When you set down the entries, keep every word exactly as it is but drop the pictures.
··· RECORDS SHOWN ···
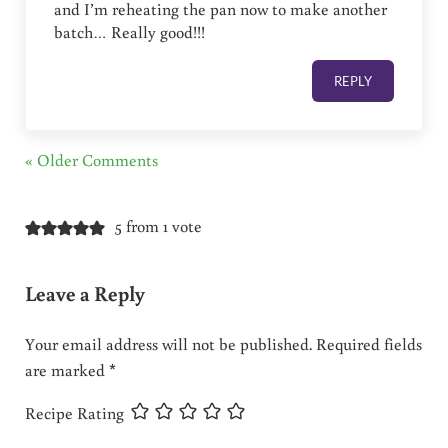
and I’m reheating the pan now to make another
batch… Really good!!!
REPLY
« Older Comments
5 from 1 vote
Leave a Reply
Your email address will not be published.
Required fields
are marked
*
Recipe Rating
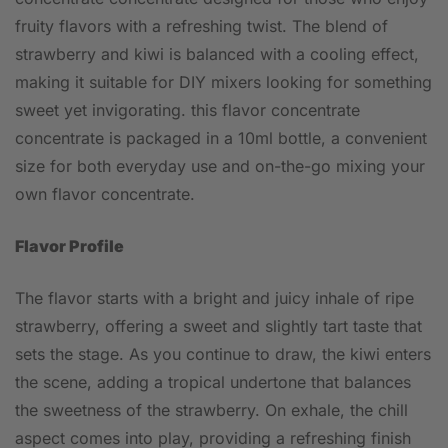
fruity flavors with a refreshing twist. The blend of
strawberry and kiwi is balanced with a cooling effect,
making it suitable for DIY mixers looking for something
sweet yet invigorating. this flavor concentrate
concentrate is packaged in a 10ml bottle, a convenient
size for both everyday use and on-the-go mixing your
own flavor concentrate.
Flavor Profile
The flavor starts with a bright and juicy inhale of ripe
strawberry, offering a sweet and slightly tart taste that
sets the stage. As you continue to draw, the kiwi enters
the scene, adding a tropical undertone that balances
the sweetness of the strawberry. On exhale, the chill
aspect comes into play, providing a refreshing finish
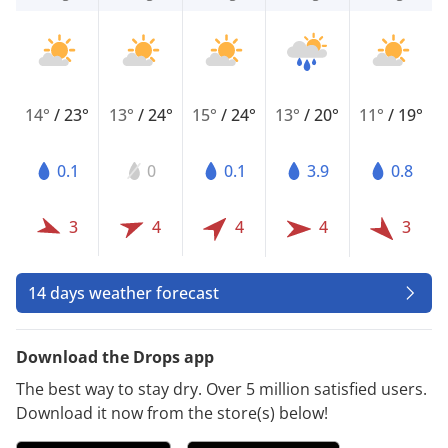
14°
/
23°
13°
/
24°
15°
/
24°
13°
/
20°
11°
/
19°
0.1
0
0.1
3.9
0.8
3
4
4
4
3
14 days weather forecast
Download the Drops app
The best way to stay dry. Over 5 million satisfied users.
Download it now from the store(s) below!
···
(EXERCISE RESULT):
and I’m reheating the pan now to make another
batch… Really good!!!
REPLY
« Older Comments
5 from 1 vote
Leave a Reply
Your email address will not be published.
Required fields
are marked
*
Recipe Rating
fruity flavors with a refreshing twist. The blend of
strawberry and kiwi is balanced with a cooling effect,
making it suitable for DIY mixers looking for something
sweet yet invigorating. this flavor concentrate
concentrate is packaged in a 10ml bottle, a convenient
size for both everyday use and on-the-go mixing your
own flavor concentrate.
Flavor Profile
The flavor starts with a bright and juicy inhale of ripe
strawberry, offering a sweet and slightly tart taste that
sets the stage. As you continue to draw, the kiwi enters
the scene, adding a tropical undertone that balances
the sweetness of the strawberry. On exhale, the chill
aspect comes into play, providing a refreshing finish
14°
/
23°
13°
/
24°
15°
/
24°
13°
/
20°
11°
/
19°
0.1
0
0.1
3.9
0.8
3
4
4
4
3
14 days weather forecast
Download the Drops app
The best way to stay dry. Over 5 million satisfied users.
Download it now from the store(s) below!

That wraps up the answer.